The RNA dominant disorders discussed in this review can result from expansions of repetitive sequences in the 5′ UTR, the 3′ UTR, or intronic sequences of protein encoding mRNAs and can also occur as microsatellite expansions in non-protein coding RNAs. In many cases, evidence suggests the repeats are transcribed in both the sense and antisense directions. Once transcribed the pre-mRNA containing these repeat expansions forms complex secondary structures including hairpin loops that can alter their processing, transport, translation and interactions with RNA binding proteins. In many cases, these expanded repeat containing RNAs accumulate and form aggregates with a subset of RNA binding proteins implicated in regulating RNA splicing and transcription. To date, most work in this field has focused on the concept that formation of these nuclear aggregates, termed RNA foci, drives pathogenesis via sequestration of specific RNA binding proteins. The relative absence of the RNA binding proteins then leads to mis-regulated processing of numerous other non-repeat containing RNA transcripts, resulting in altered patterns of mRNA splicing and hence alterations in protein isoform frequency. This “sequestration hypothesis” can explain many, but not all aspects, of neurodegeneration in these disorders (Figure 1).

Figure 1
The sequestration hypothesis of RNA dominant disorders

The sequestration hypothesis of RNA Toxicity

The most compelling evidence that sequestration of RNA interacting proteins by the expanded repeat containing mRNA causes neurological disease comes from cellular and animal models of DM1 and pathological samples from patients with Type I and Type II myotonic dystrophy. The following has been established:

  • An expanded CTG repeat placed into the 3′untranslated region of an unrelated gene is sufficient to induce toxicity in mouse and drosophila models, reproducing many aspects of the human disease7, 8.
  • In DM1 patients and various model systems, CUG repeat-containing mRNA forms aberrant RNA foci in the nucleus9. These mRNA foci contain members of the muscleblind-like family of RNA splicing proteins, MBNL1, 2 and 310, and disrupt their normal nuclear distribution.
  • Overexpression of MBNL1 in drosophila and mouse models rescues the CTG repeat-induced muscle phenotype, and MBNL1 knockout mice recapitulate key aspects of the adult form of the human disease, suggesting that reduced MBNL1 splicing activity contributes directly to DM1 pathophysiology11, 12.
  • Consistent with a major role for MBNL proteins in DM1 pathogenesis, aberrant splicing occurs in several key genes in DM1 muscle and brain 5.

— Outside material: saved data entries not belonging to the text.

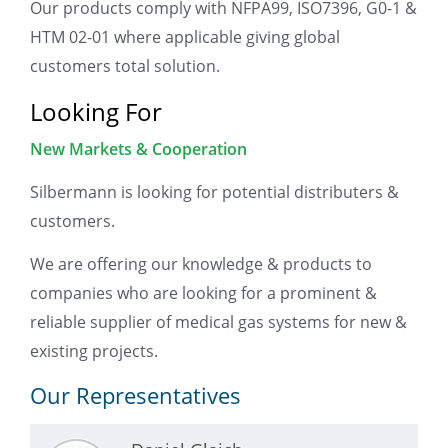
Our products comply with NFPA99, ISO7396, G0-1 &
HTM 02-01 where applicable giving global
customers total solution.
Looking For
New Markets & Cooperation
Silbermann is looking for potential distributers &
customers.
We are offering our knowledge & products to
companies who are looking for a prominent &
reliable supplier of medical gas systems for new &
existing projects.
Our Representatives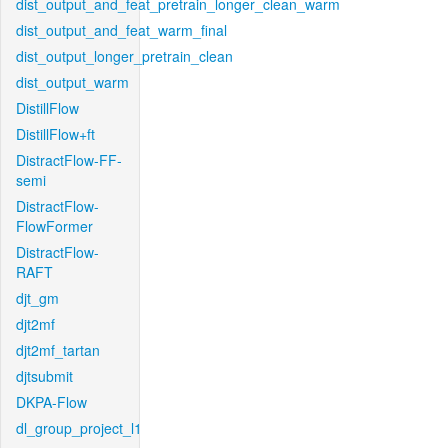
dist_output_and_feat_pretrain_longer_clean_warm
dist_output_and_feat_warm_final
dist_output_longer_pretrain_clean
dist_output_warm
DistillFlow
DistillFlow+ft
DistractFlow-FF-
semi
DistractFlow-
FlowFormer
DistractFlow-
RAFT
djt_gm
djt2mf
djt2mf_tartan
djtsubmit
DKPA-Flow
dl_group_project_l1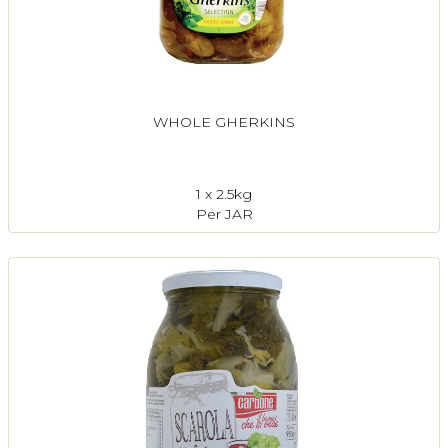
WHOLE GHERKINS
1 x 2.5kg
Per JAR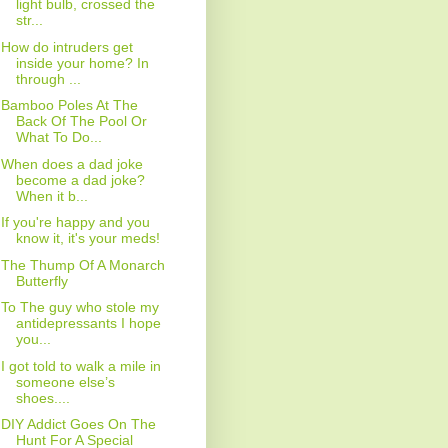
light bulb, crossed the
str...
How do intruders get
inside your home? In
through ...
Bamboo Poles At The
Back Of The Pool Or
What To Do...
When does a dad joke
become a dad joke?
When it b...
If you're happy and you
know it, it's your meds!
The Thump Of A Monarch
Butterfly
To The guy who stole my
antidepressants I hope
you...
I got told to walk a mile in
someone else’s
shoes....
DIY Addict Goes On The
Hunt For A Special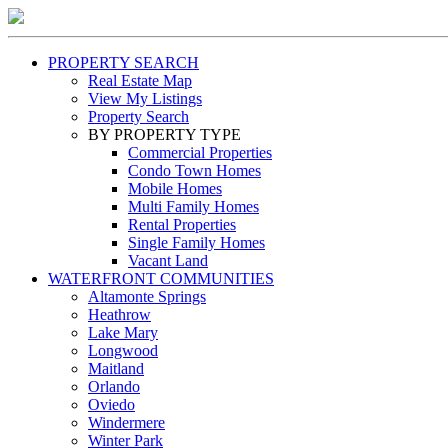
PROPERTY SEARCH
Real Estate Map
View My Listings
Property Search
BY PROPERTY TYPE
Commercial Properties
Condo Town Homes
Mobile Homes
Multi Family Homes
Rental Properties
Single Family Homes
Vacant Land
WATERFRONT COMMUNITIES
Altamonte Springs
Heathrow
Lake Mary
Longwood
Maitland
Orlando
Oviedo
Windermere
Winter Park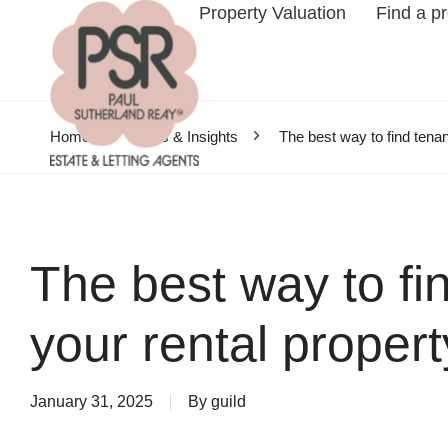
Property Valuation
Find a p
Home
News & Insights
The best way to find tenan
The best way to fin
your rental propert
January 31, 2025
By
guild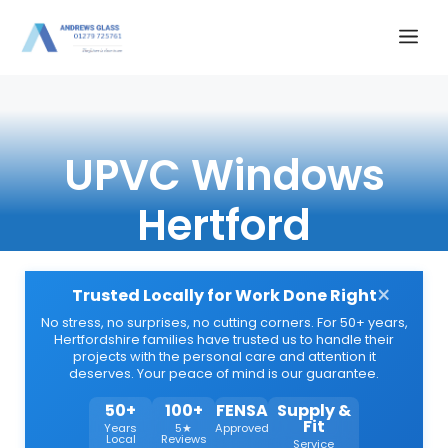
Skip
Me
to
content
UPVC Windows
Hertford
×
Trusted Locally for Work Done Right
No stress, no surprises, no cutting corners. For 50+ years,
Hertfordshire families have trusted us to handle their
projects with the personal care and attention it
deserves. Your peace of mind is our guarantee.
50+
100+
FENSA
Supply &
Fit
Years
5★
Approved
Local
Reviews
Service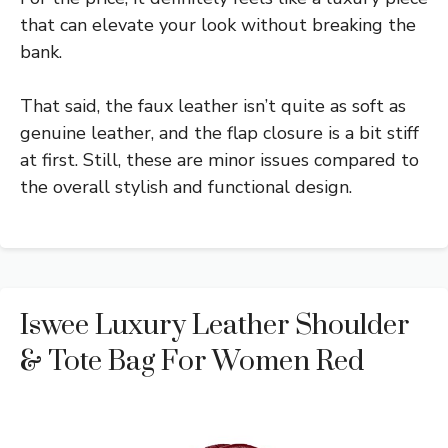
that can elevate your look without breaking the
bank.
That said, the faux leather isn’t quite as soft as
genuine leather, and the flap closure is a bit stiff
at first. Still, these are minor issues compared to
the overall stylish and functional design.
Iswee Luxury Leather Shoulder
& Tote Bag For Women Red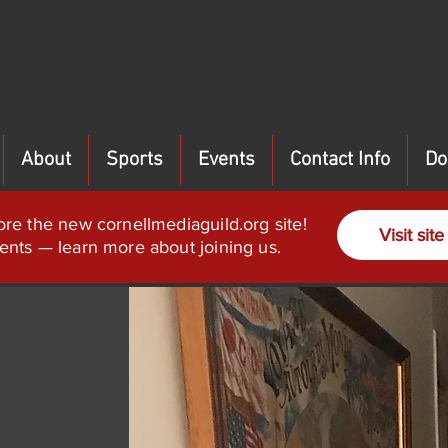
About
Sports
Events
Contact Info
Do
ore the new cornellmediaguild.org site!
Visit site
ents — learn more about joining us.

Perhaps the most convincing evidence for a primary role of MBNL sequestration in DM1 RNA pathogenesis came when the genetic cause for Myotonic Dystrophy Type 2 (DM2) was found to be another non-coding nucleotide expansion in an unrelated gene, Zinc Finger 9. This expanded CCUG repeat-containing RNA sequesters MBNL1 proteins in the nucleus in RNA foci that are very similar to those seen in DM1. Moreover, many of the same mis-splicing events are shared between the two disorders13.

The sequestration model for RNA pathogenesis is not limited to CUG/CCUG repeat expansions. It may also apply to Fragile X Tremor ataxia syndrome (FXTAS), a recently described cause of late onset gait disorder and tremor that potentially affects upwards of 1:3000 males 14. FXTAS is caused by an expanded CGG repeat in the 5′ untranslated region of the FMR-1 gene on the X chromosome. Normally, the sequence is less than 50 CGG repeats. Expansion to greater than 200 CGG repeats (a “full” mutation) leads to transcriptional silencing of the FMR-1 gene and causes fragile X syndrome, the most common inherited cause of mental retardation. By contrast, patients with FXTAS have a repeat between 50 and 200 CGG repeats. This “pre-mutation” range repeat is transcribed efficiently and there is near-normal expression of the fragile X mental retardation protein, FMRP. Intriguingly, the translational efficiency of a pre-mutation CGG repeat mRNA is actually quite poor, but is offset by a 5–8 fold increase in FMR1 mRNA levels 15, 16.

Pathologically, FXTAS is associated with neurodegeneration throughout the cortex and cerebellum. In addition, ubiquitin-positive inclusions accumulate in neuronal and glial nuclei in these brain regions. These inclusions contain the expanded FMR1 mRNA as well as a host of proteins. Experimental evidence now suggests that two RNA binding proteins, Pur α and hnRNPA2/B1, are sequestered to a degree that impairs their function17, 18. Pur α is a ubiquitously expressed RNA and DNA binding protein that binds avidly to expanded rCGG repeats in vitro and in vivo. Moreover, Pur α localizes to inclusions in the drosophila model of FXTAS and, when over expressed, mitigates CGG repeat-mediated neurodegeneration. Similarly, hnRNPA2/B1, interacts directly with rCGG repeats and may act to recruit the CUG Binding protein 1 (CUGBP1) into RNA inclusions18. Both CUGBP1 and hnRNP A2/B1 play multiple roles in RNA processing including RNA splicing, and CUGBP1 has been implicated in the splicing abnormalities in myotonic dystrophy (19, 20 and see below). In support of a role for these two molecules in FXTAS, overexpression of either hnRNP A2/B1 or CUGBP1 in a drosophila FXTAS model rescues the phenotype18.

Abnormal activation of signaling cascades

Sequestration of MBNL into nuclear foci by CTG repeats does not explain certain aspects of the phenotype in myotonic dystrophy. In addition to the role of MBNL proteins, there appears to be accumulation and aberrant sub-cellular distribution of another splicing regulatory protein family typified by the CUG binding protein, CUGBP1. This protein binds CUG RNA sequences but is not present in CUG RNA nuclear foci. Over expression of CUGBP1 recapitulates key features of the human disease and its induction may contribute to muscular atrophy and aberrant differentiation in certain animal models of DM121, 22. The toxic consequences of CUGBP1 redistribution are presumably mediated through altered splicing of a different set of mRNAs than those targeted by MBNL proteins19. CUGBP1 is also known to impact translational regulation, and thus its effects may be more pleotropic23.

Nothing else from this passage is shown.